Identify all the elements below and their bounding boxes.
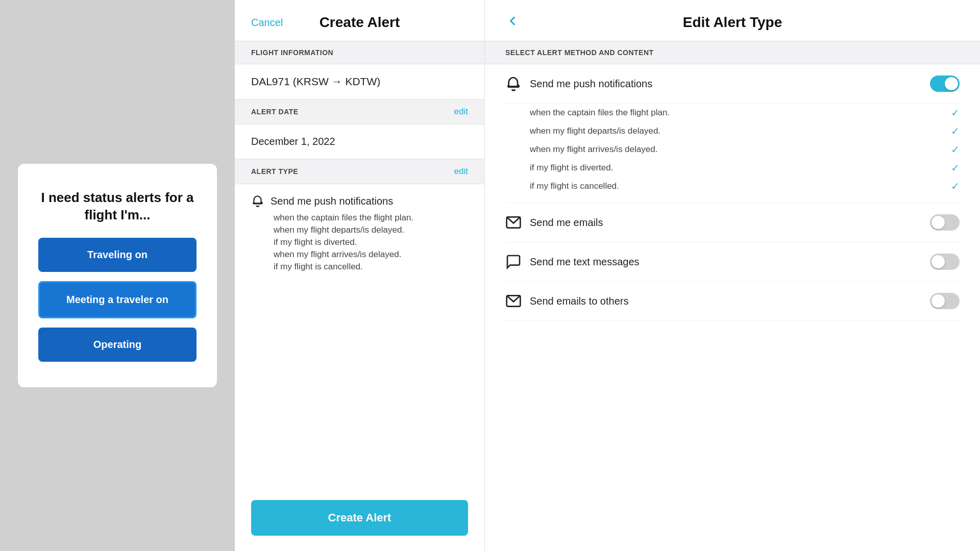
- email-toggle[interactable]: [930, 214, 960, 231]
- text-method-row: Send me text messages: [505, 242, 960, 282]
- right-panel: Edit Alert Type SELECT ALERT METHOD AND …: [485, 0, 980, 551]
- push-sub-list: when the captain files the flight plan. …: [505, 104, 960, 203]
- alert-date-text: December 1, 2022: [251, 136, 335, 147]
- push-notification-row: Send me push notifications: [251, 194, 468, 208]
- cancel-button[interactable]: Cancel: [251, 17, 283, 29]
- alert-type-edit-button[interactable]: edit: [454, 166, 468, 177]
- push-sub-text-0: when the captain files the flight plan.: [530, 108, 670, 118]
- modal-title: I need status alerts for a flight I'm...: [38, 189, 197, 224]
- meeting-traveler-button[interactable]: Meeting a traveler on: [38, 281, 197, 318]
- select-alert-method-header: SELECT ALERT METHOD AND CONTENT: [485, 41, 980, 64]
- email-others-toggle-knob: [932, 294, 945, 308]
- email-method-row: Send me emails: [505, 203, 960, 242]
- push-sub-row-1: when my flight departs/is delayed. ✓: [530, 122, 960, 140]
- alert-date-edit-button[interactable]: edit: [454, 107, 468, 117]
- right-header: Edit Alert Type: [485, 0, 980, 41]
- text-toggle-knob: [932, 255, 945, 268]
- alert-date-body: December 1, 2022: [251, 124, 468, 159]
- alert-type-header: ALERT TYPE edit: [235, 159, 484, 184]
- email-others-method-row: Send emails to others: [505, 282, 960, 321]
- email-others-icon: [505, 293, 522, 309]
- create-alert-button[interactable]: Create Alert: [251, 500, 468, 536]
- sub-item-3: when my flight arrives/is delayed.: [274, 249, 468, 260]
- right-panel-title: Edit Alert Type: [683, 14, 782, 31]
- sub-item-0: when the captain files the flight plan.: [274, 213, 468, 223]
- message-icon: [505, 254, 522, 270]
- middle-panel-title: Create Alert: [320, 14, 400, 31]
- push-sub-row-0: when the captain files the flight plan. …: [530, 104, 960, 122]
- push-sub-text-4: if my flight is cancelled.: [530, 181, 619, 191]
- email-toggle-knob: [932, 216, 945, 229]
- flight-info-body: DAL971 (KRSW → KDTW): [251, 64, 468, 99]
- alert-date-label: ALERT DATE: [251, 108, 299, 116]
- alert-date-header: ALERT DATE edit: [235, 99, 484, 124]
- operating-button[interactable]: Operating: [38, 328, 197, 362]
- back-arrow-icon: [505, 14, 520, 28]
- check-icon-4: ✓: [951, 180, 960, 192]
- bell-icon: [505, 76, 522, 92]
- email-method-label: Send me emails: [530, 217, 930, 229]
- text-method-label: Send me text messages: [530, 256, 930, 268]
- email-others-toggle[interactable]: [930, 293, 960, 309]
- text-toggle[interactable]: [930, 254, 960, 270]
- sub-item-4: if my flight is cancelled.: [274, 262, 468, 272]
- right-content: SELECT ALERT METHOD AND CONTENT Send me …: [485, 41, 980, 551]
- flight-info-header: FLIGHT INFORMATION: [235, 41, 484, 64]
- sub-item-2: if my flight is diverted.: [274, 237, 468, 247]
- flight-info-text: DAL971 (KRSW → KDTW): [251, 76, 380, 87]
- push-sub-text-2: when my flight arrives/is delayed.: [530, 144, 657, 155]
- push-sub-text-3: if my flight is diverted.: [530, 163, 613, 173]
- check-icon-2: ✓: [951, 143, 960, 156]
- middle-panel: Cancel Create Alert FLIGHT INFORMATION D…: [235, 0, 485, 551]
- email-others-method-label: Send emails to others: [530, 295, 930, 307]
- sub-item-1: when my flight departs/is delayed.: [274, 225, 468, 235]
- push-toggle-knob: [945, 77, 958, 90]
- alert-type-body: Send me push notifications when the capt…: [251, 184, 468, 277]
- left-panel: I need status alerts for a flight I'm...…: [0, 0, 235, 551]
- check-icon-0: ✓: [951, 107, 960, 119]
- modal-card: I need status alerts for a flight I'm...…: [18, 164, 217, 388]
- push-sub-row-2: when my flight arrives/is delayed. ✓: [530, 140, 960, 159]
- create-alert-btn-wrap: Create Alert: [235, 490, 484, 551]
- bell-icon: [251, 194, 264, 208]
- alert-type-label: ALERT TYPE: [251, 167, 298, 176]
- push-sub-items: when the captain files the flight plan. …: [251, 213, 468, 272]
- check-icon-3: ✓: [951, 162, 960, 174]
- middle-header: Cancel Create Alert: [235, 0, 484, 41]
- push-sub-text-1: when my flight departs/is delayed.: [530, 126, 660, 136]
- flight-info-label: FLIGHT INFORMATION: [251, 48, 333, 57]
- traveling-on-button[interactable]: Traveling on: [38, 238, 197, 272]
- push-toggle[interactable]: [930, 76, 960, 92]
- check-icon-1: ✓: [951, 125, 960, 137]
- push-method-row: Send me push notifications: [505, 64, 960, 104]
- push-method-label: Send me push notifications: [530, 78, 930, 90]
- back-button[interactable]: [505, 14, 520, 32]
- email-icon: [505, 214, 522, 231]
- push-notification-label: Send me push notifications: [271, 195, 393, 207]
- push-sub-row-3: if my flight is diverted. ✓: [530, 159, 960, 177]
- push-sub-row-4: if my flight is cancelled. ✓: [530, 177, 960, 195]
- middle-content: FLIGHT INFORMATION DAL971 (KRSW → KDTW) …: [235, 41, 484, 490]
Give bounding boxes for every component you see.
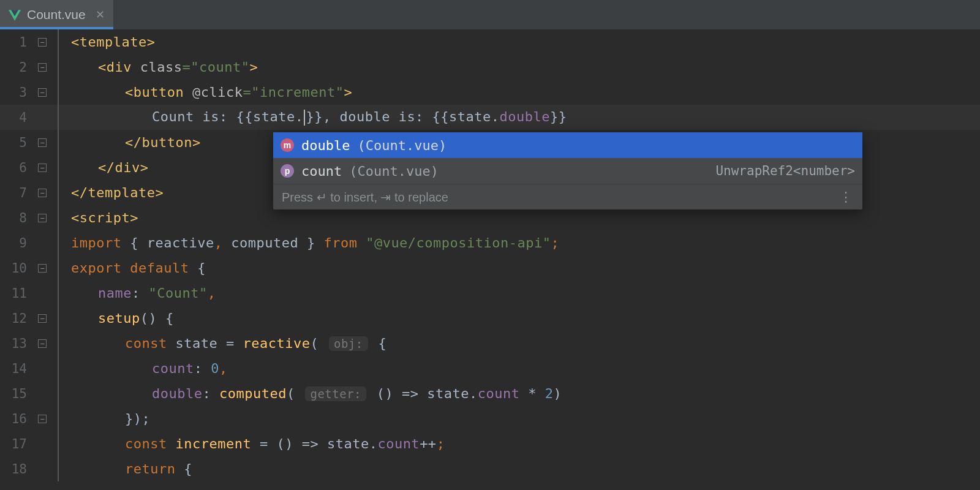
fold-icon[interactable]: − [38,88,47,97]
code-editor[interactable]: 1 − <template> 2 − <div class="count"> 3… [0,29,980,481]
line-number: 7 [0,186,38,200]
code-line: setup() { [71,311,174,326]
line-number: 11 [0,286,38,301]
method-icon: m [281,138,294,152]
fold-icon[interactable]: − [38,314,47,323]
line-number: 2 [0,60,38,75]
code-line: const state = reactive( obj: { [71,336,386,351]
fold-icon[interactable]: − [38,339,47,348]
code-line: const increment = () => state.count++; [71,436,445,451]
code-line: </template> [71,185,164,200]
line-number: 12 [0,311,38,326]
vue-icon [9,9,21,20]
completion-item[interactable]: m double (Count.vue) [273,132,862,158]
fold-icon[interactable]: − [38,189,47,197]
line-number: 16 [0,412,38,426]
completion-hint: Press ↵ to insert, ⇥ to replace [282,190,448,205]
fold-icon[interactable]: − [38,38,47,47]
line-number: 4 [0,110,38,125]
fold-icon[interactable]: − [38,214,47,222]
fold-icon[interactable]: − [38,164,47,172]
line-number: 6 [0,160,38,175]
code-line: count: 0, [71,361,228,376]
close-icon[interactable]: ✕ [92,8,105,21]
code-line: <script> [71,210,138,225]
inlay-hint: obj: [329,336,368,351]
completion-label: double [301,138,350,153]
completion-location: (Count.vue) [349,164,439,179]
line-number: 17 [0,437,38,451]
line-number: 8 [0,211,38,225]
more-icon[interactable]: ⋮ [839,189,854,205]
tab-count-vue[interactable]: Count.vue ✕ [0,0,113,29]
code-line: export default { [71,260,206,276]
code-line: name: "Count", [71,285,216,301]
code-line: return { [71,461,192,477]
code-line: <button @click="increment"> [71,85,352,100]
tab-filename: Count.vue [27,7,86,22]
inlay-hint: getter: [305,386,366,401]
completion-popup[interactable]: m double (Count.vue) p count (Count.vue)… [273,132,862,209]
line-number: 14 [0,361,38,376]
line-number: 3 [0,85,38,100]
code-line: }); [71,411,150,426]
fold-icon[interactable]: − [38,138,47,147]
line-number: 10 [0,261,38,276]
line-number: 5 [0,135,38,150]
code-line: import { reactive, computed } from "@vue… [71,235,559,251]
code-line: double: computed( getter: () => state.co… [71,386,562,401]
line-number: 9 [0,236,38,251]
tab-bar: Count.vue ✕ [0,0,980,29]
line-number: 1 [0,35,38,50]
code-line: </div> [71,160,149,175]
line-number: 18 [0,462,38,477]
code-line: Count is: {{state.}}, double is: {{state… [71,109,567,126]
property-icon: p [281,164,294,178]
line-number: 15 [0,386,38,401]
code-line: <div class="count"> [71,59,258,75]
fold-icon[interactable]: − [38,264,47,273]
completion-footer: Press ↵ to insert, ⇥ to replace ⋮ [273,184,862,209]
completion-type: UnwrapRef2<number> [715,164,855,178]
completion-label: count [301,164,342,179]
fold-icon[interactable]: − [38,415,47,423]
completion-item[interactable]: p count (Count.vue) UnwrapRef2<number> [273,158,862,184]
line-number: 13 [0,336,38,351]
code-line: <template> [71,34,155,50]
completion-location: (Count.vue) [357,138,447,153]
fold-icon[interactable]: − [38,63,47,72]
code-line: </button> [71,135,201,150]
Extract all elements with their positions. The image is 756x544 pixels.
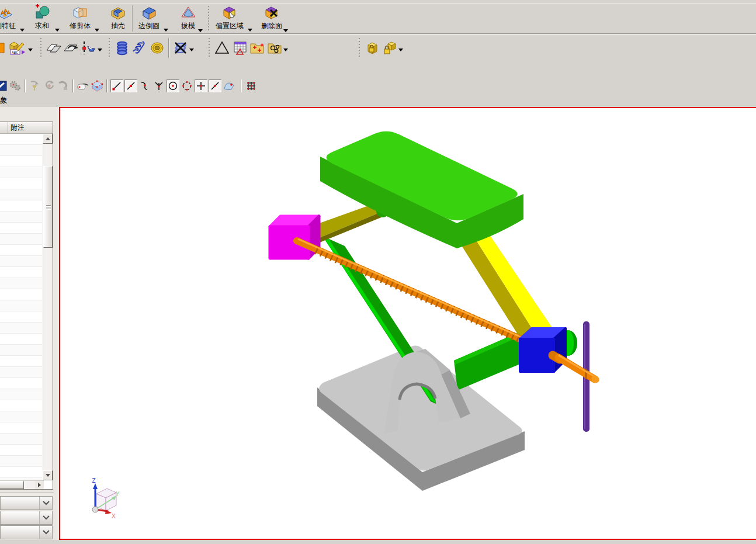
pattern-feature-button[interactable]: 列特征	[0, 4, 19, 33]
datum-face-button[interactable]	[45, 39, 63, 57]
spring-wire-button[interactable]	[131, 39, 148, 57]
triad-x-label: X	[112, 512, 116, 520]
snap-existing-point-icon	[196, 81, 206, 91]
thumb-grip-icon	[46, 205, 51, 210]
snap-quadrant-toggle[interactable]	[181, 79, 193, 92]
coil-washer-button[interactable]	[148, 39, 166, 57]
trim-body-dropdown-icon[interactable]	[95, 29, 99, 32]
delete-face-button[interactable]: 删除面	[258, 4, 289, 33]
edge-blend-button[interactable]: 边倒圆	[136, 4, 162, 33]
graphics-viewport[interactable]: Z X Y	[59, 107, 756, 540]
annotation-table-rows[interactable]	[0, 134, 42, 480]
spring-coil-button[interactable]	[113, 39, 131, 57]
selection-filter-button[interactable]	[0, 79, 8, 93]
snap-existing-point-toggle[interactable]	[195, 79, 207, 92]
vertical-scrollbar[interactable]	[43, 134, 53, 480]
triangle-mesh-button[interactable]	[213, 39, 231, 57]
circles-folder-button[interactable]	[266, 39, 283, 57]
header-col-blank	[0, 122, 8, 133]
part-family-table-button[interactable]	[231, 39, 248, 57]
delete-face-label: 删除面	[261, 22, 282, 30]
unite-icon	[33, 4, 51, 22]
unite-button[interactable]: 求和	[30, 4, 54, 33]
delete-spring-button[interactable]	[172, 39, 189, 57]
offset-region-dropdown-icon[interactable]	[248, 29, 252, 32]
measure-distance-button[interactable]	[80, 39, 98, 57]
horizontal-scrollbar[interactable]	[0, 480, 44, 489]
delete-face-icon	[263, 4, 280, 22]
lock-dropdown-icon[interactable]	[398, 48, 403, 51]
snap-pick-icon	[57, 79, 70, 92]
edge-blend-dropdown-icon[interactable]	[164, 29, 168, 32]
snap-point-on-curve-toggle[interactable]	[138, 79, 151, 92]
unite-dropdown-icon[interactable]	[55, 29, 60, 32]
toolbar-grip[interactable]	[208, 38, 210, 58]
trim-body-button[interactable]: 修剪体	[67, 4, 93, 33]
scroll-right-icon	[38, 483, 41, 487]
snap-point-on-face-toggle[interactable]	[223, 79, 235, 92]
delete-face-dropdown-icon[interactable]	[283, 29, 288, 32]
expand-button[interactable]	[39, 497, 52, 510]
delete-spring-icon	[173, 40, 188, 56]
lock-assembly-button[interactable]	[363, 39, 381, 57]
toolbar-grip[interactable]	[358, 38, 360, 58]
snap-pick-button[interactable]	[56, 79, 70, 93]
tools-toolbar: ABC	[0, 34, 756, 61]
screw-shaft	[553, 355, 601, 384]
trim-body-label: 修剪体	[70, 22, 91, 30]
annotation-dropdown-icon[interactable]	[28, 48, 33, 51]
annotation-table[interactable]: 附注	[0, 122, 53, 490]
annotation-editor-button[interactable]: ABC	[7, 39, 28, 57]
shell-icon	[109, 4, 127, 22]
scroll-up-button[interactable]	[43, 134, 53, 144]
snap-midpoint-icon	[126, 81, 136, 91]
snap-point-on-line-toggle[interactable]	[209, 79, 221, 92]
draft-dropdown-icon[interactable]	[198, 29, 203, 32]
lock-assembly-alt-button[interactable]	[381, 39, 398, 57]
snap-rotate-button[interactable]	[42, 79, 56, 93]
points-folder-button[interactable]	[248, 39, 266, 57]
collapsed-group-bar[interactable]	[0, 496, 53, 510]
shell-button[interactable]: 抽壳	[106, 4, 130, 33]
clipped-button[interactable]	[0, 39, 7, 57]
snap-filter-button[interactable]	[28, 79, 42, 93]
draft-button[interactable]: 拔模	[176, 4, 204, 33]
gear-pair-button[interactable]	[8, 79, 22, 93]
part-family-table-icon	[232, 40, 247, 56]
scrollbar-thumb[interactable]	[43, 166, 53, 248]
offset-region-button[interactable]: 偏置区域	[213, 4, 247, 33]
annotation-panel: 附注	[0, 107, 59, 544]
chevron-down-icon	[43, 530, 50, 535]
scissor-jack-model: Z X Y	[60, 108, 756, 539]
delete-spring-dropdown-icon[interactable]	[189, 48, 194, 51]
expand-button[interactable]	[39, 511, 52, 524]
offset-region-label: 偏置区域	[216, 22, 244, 30]
toolbar-separator	[25, 79, 26, 92]
pattern-feature-dropdown-icon[interactable]	[20, 29, 25, 32]
toolbar-grip[interactable]	[108, 38, 110, 58]
orientation-triad[interactable]: Z X Y	[92, 477, 120, 520]
toolbar-grip[interactable]	[40, 38, 42, 58]
snap-midpoint-toggle[interactable]	[124, 79, 137, 92]
grid-snap-button[interactable]	[244, 79, 258, 93]
snap-arc-center-toggle[interactable]	[167, 79, 179, 92]
measure-dropdown-icon[interactable]	[98, 48, 102, 51]
scroll-down-button[interactable]	[43, 470, 53, 480]
collapsed-group-bar[interactable]	[0, 525, 53, 539]
toolbar-grip[interactable]	[207, 6, 210, 31]
end-point-button[interactable]	[76, 79, 90, 93]
toolbar-separator	[132, 5, 133, 32]
folder-dropdown-icon[interactable]	[283, 48, 288, 51]
reverse-face-button[interactable]	[63, 39, 80, 57]
expand-button[interactable]	[39, 526, 52, 539]
lock-assembly-icon	[365, 40, 380, 56]
unite-label: 求和	[35, 22, 49, 30]
hscrollbar-thumb[interactable]	[0, 481, 24, 489]
spring-coil-icon	[115, 40, 130, 56]
snap-endpoint-toggle[interactable]	[110, 79, 123, 92]
bounding-box-button[interactable]	[90, 79, 104, 93]
scroll-right-button[interactable]	[35, 481, 44, 489]
snap-intersection-toggle[interactable]	[152, 79, 165, 92]
trim-body-icon	[71, 4, 89, 22]
collapsed-group-bar[interactable]	[0, 511, 53, 525]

▬▬▬▬▬▬

> Assignment
Where the string "location" turns up in a line of the data above, copy that whole line.

> Answer for this exercise
completion-location: (Count.vue) [349,164,439,179]
completion-location: (Count.vue) [357,138,447,153]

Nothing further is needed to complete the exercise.